I took a look and it turns out that the breakdown of homicide and suicide rates by race and gender are quite interesting.
For white males, the suicide rate is 21.2 per 100,000 people and the homicide rate is just 3.5 per 100,000, so that suicides make up 86% of the combined death rate. For black males, on the other hand, the homicide rate is 37.3 while the suicide rate is 9.2, so suicides make up just 20% of the combined rate.
While these statistics are not just limited to gun deaths, I would guess that the gun rates are not much different. I amend my following statement as such:
If you are Hispanic or black, then you actually are more likely to shoot someone else than yourself with a gun. If you are Asian or Native American, you are more likely to shoot yourself than someone else. And if you are a white male, you really should stay away from guns, for you are 6 times more likely to kill yourself than you are to kill another person.
stats via National Center for Health Statistics (.pdf)
2 comments:
Hehe, thanks for the follow up. Good stuff as always.
My snide comment was intended to insinuate that someone who wants to kill himself will probably find a way to do so without the aid of a gun (although around half of all male suicides are from firearms), but if he wants to kill you, substitutes don't tend to hold up as well. The point being that white guys with guns don't tend to pose much of a threat to society and thus opposition to white guys having guns because they might kill themselves is roughly tantamount to opposing allowing people do whatever they want in their own homes.
Pointing it out comes off as a racist, but it seems unfair to me that whites guys wanting to own guns in the US must consistently face opposition from people wielding facts about the gun havoc wrought primarily by blacks on others in society.

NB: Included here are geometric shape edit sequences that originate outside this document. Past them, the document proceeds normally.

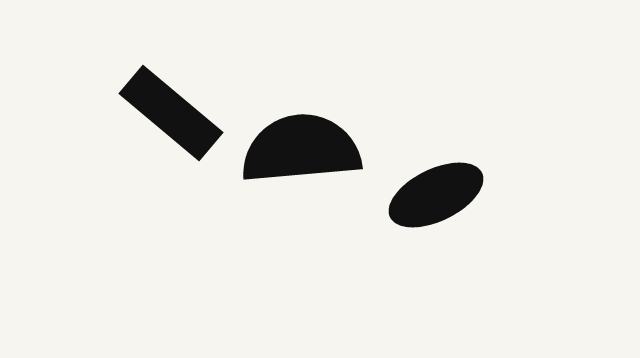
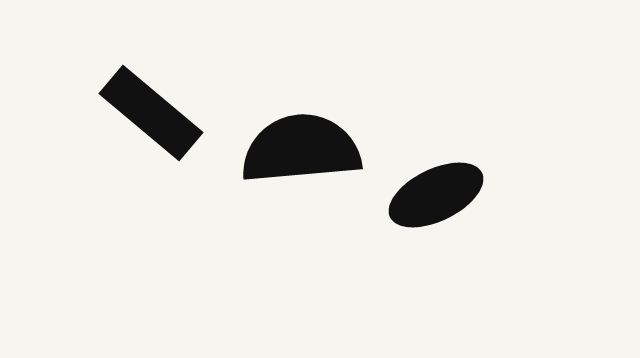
black rectangle: moved 20 px left
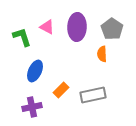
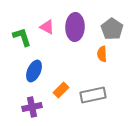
purple ellipse: moved 2 px left
blue ellipse: moved 1 px left
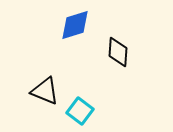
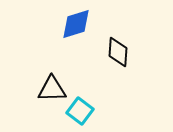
blue diamond: moved 1 px right, 1 px up
black triangle: moved 7 px right, 2 px up; rotated 24 degrees counterclockwise
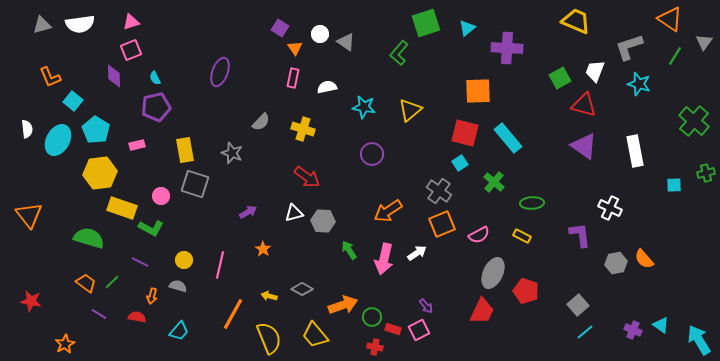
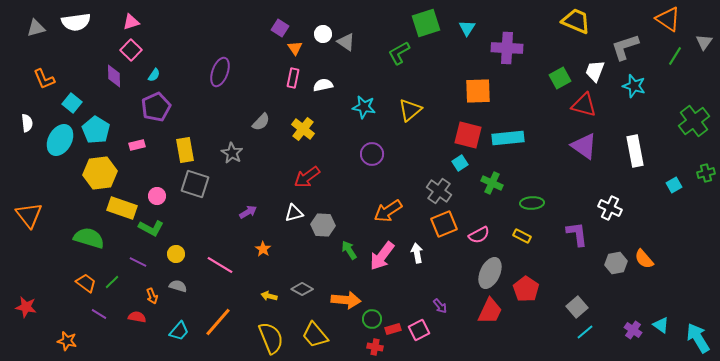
orange triangle at (670, 19): moved 2 px left
white semicircle at (80, 24): moved 4 px left, 2 px up
gray triangle at (42, 25): moved 6 px left, 3 px down
cyan triangle at (467, 28): rotated 18 degrees counterclockwise
white circle at (320, 34): moved 3 px right
gray L-shape at (629, 47): moved 4 px left
pink square at (131, 50): rotated 25 degrees counterclockwise
green L-shape at (399, 53): rotated 20 degrees clockwise
orange L-shape at (50, 77): moved 6 px left, 2 px down
cyan semicircle at (155, 78): moved 1 px left, 3 px up; rotated 120 degrees counterclockwise
cyan star at (639, 84): moved 5 px left, 2 px down
white semicircle at (327, 87): moved 4 px left, 2 px up
cyan square at (73, 101): moved 1 px left, 2 px down
purple pentagon at (156, 107): rotated 12 degrees counterclockwise
green cross at (694, 121): rotated 12 degrees clockwise
white semicircle at (27, 129): moved 6 px up
yellow cross at (303, 129): rotated 20 degrees clockwise
red square at (465, 133): moved 3 px right, 2 px down
cyan rectangle at (508, 138): rotated 56 degrees counterclockwise
cyan ellipse at (58, 140): moved 2 px right
gray star at (232, 153): rotated 10 degrees clockwise
red arrow at (307, 177): rotated 108 degrees clockwise
green cross at (494, 182): moved 2 px left, 1 px down; rotated 15 degrees counterclockwise
cyan square at (674, 185): rotated 28 degrees counterclockwise
pink circle at (161, 196): moved 4 px left
gray hexagon at (323, 221): moved 4 px down
orange square at (442, 224): moved 2 px right
purple L-shape at (580, 235): moved 3 px left, 1 px up
white arrow at (417, 253): rotated 66 degrees counterclockwise
pink arrow at (384, 259): moved 2 px left, 3 px up; rotated 24 degrees clockwise
yellow circle at (184, 260): moved 8 px left, 6 px up
purple line at (140, 262): moved 2 px left
pink line at (220, 265): rotated 72 degrees counterclockwise
gray ellipse at (493, 273): moved 3 px left
red pentagon at (526, 291): moved 2 px up; rotated 15 degrees clockwise
orange arrow at (152, 296): rotated 35 degrees counterclockwise
red star at (31, 301): moved 5 px left, 6 px down
orange arrow at (343, 305): moved 3 px right, 5 px up; rotated 24 degrees clockwise
gray square at (578, 305): moved 1 px left, 2 px down
purple arrow at (426, 306): moved 14 px right
red trapezoid at (482, 311): moved 8 px right
orange line at (233, 314): moved 15 px left, 8 px down; rotated 12 degrees clockwise
green circle at (372, 317): moved 2 px down
red rectangle at (393, 329): rotated 35 degrees counterclockwise
purple cross at (633, 330): rotated 12 degrees clockwise
yellow semicircle at (269, 338): moved 2 px right
cyan arrow at (699, 340): moved 1 px left, 2 px up
orange star at (65, 344): moved 2 px right, 3 px up; rotated 30 degrees counterclockwise
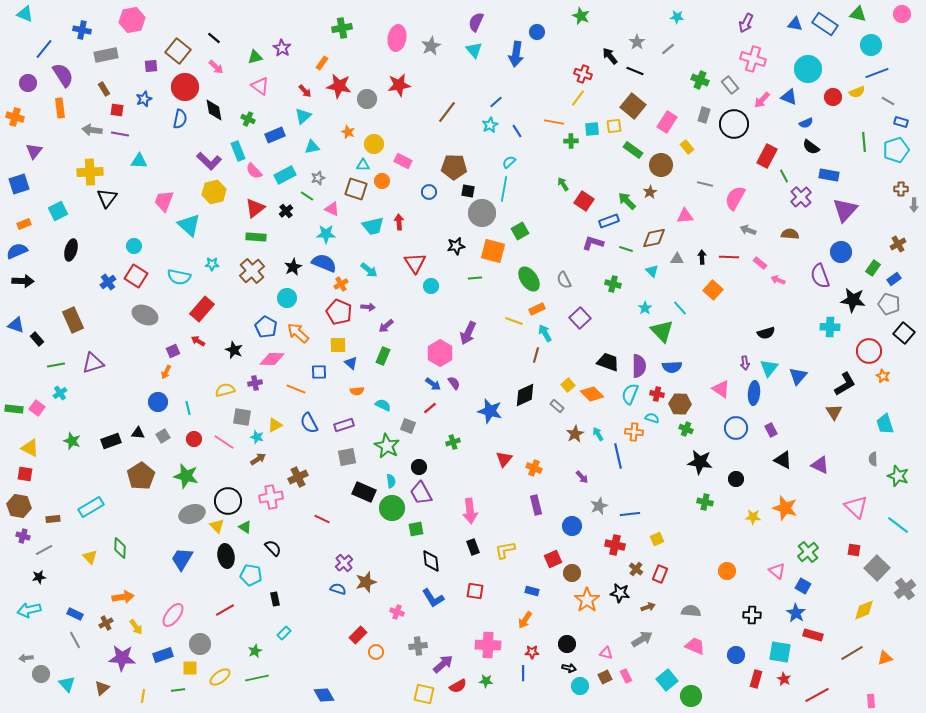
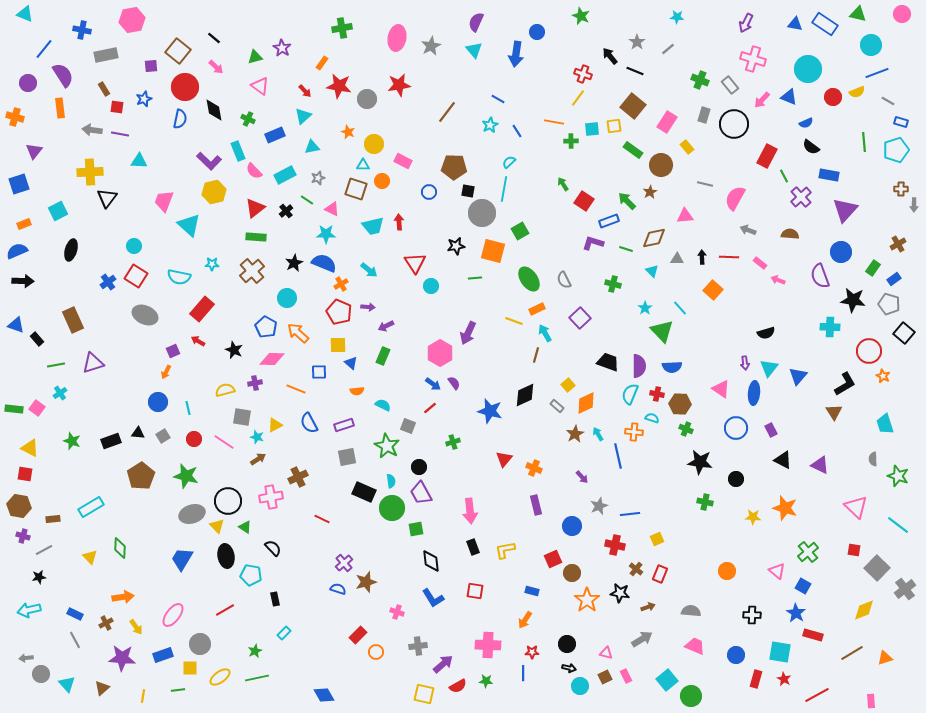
blue line at (496, 102): moved 2 px right, 3 px up; rotated 72 degrees clockwise
red square at (117, 110): moved 3 px up
green line at (307, 196): moved 4 px down
black star at (293, 267): moved 1 px right, 4 px up
purple arrow at (386, 326): rotated 14 degrees clockwise
orange diamond at (592, 394): moved 6 px left, 9 px down; rotated 70 degrees counterclockwise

I live in a semi-rural area. I don't even lock my doors. Most of my neighbors have guns (I'm in Kansas) and consequently the idea that someone would break in to one of the houses in my neighborhood is almost laughable. I don't own any firearms but a burglar would be playing Russian roullete by assuming as much.
Hehe, thanks for the follow up. Good stuff as always.
Well, thanks for raising the topic. It was really interesting data, so I am glad you spurred me to look at it.
My snide comment was intended to insinuate that someone who wants to kill himself will probably find a way to do so without the aid of a gun (although around half of all male suicides are from firearms), but if he wants to kill you, substitutes don't tend to hold up as well.
Good point. My original snide comment was just to point out the surprising (well at least to me) fact that guns are more likely used to kill yourself than someone else. That those liberals that are for stricter gun laws might change their mind when they see that those who are actually dying are the ones buying the guns.
Pointing it out comes off as a racist, but it seems unfair to me that whites guys wanting to own guns in the US must consistently face opposition from people wielding facts about the gun havoc wrought primarily by blacks on others in society.
You aren't the only one who can now be accused of being a racist. This post is being discussed over at the white pride website Stormfront.
I agree with what you are saying, but I find it equally crazy that urban cities like DC are not able to restrict hand gun usage because of what was written into the constitution over 200 years ago. I just find it hard to believe that the founding fathers could even conceive of how we are living today, let alone that they really thought that people living in a peaceful time in a dangerous urban environment should be guaranteed the right to have a handgun.
But, overall from the data I have looked at, it doesn't appear that restricting hand guns makes much of a difference either way with regards to crime. It is a huge political issue, but I don't think the ramifications on crime, homicide and suicide rates are very large however gun laws are set.
If we want to try and reduce crime I think there are lots of areas that would have a much greater impact than restricting access to guns.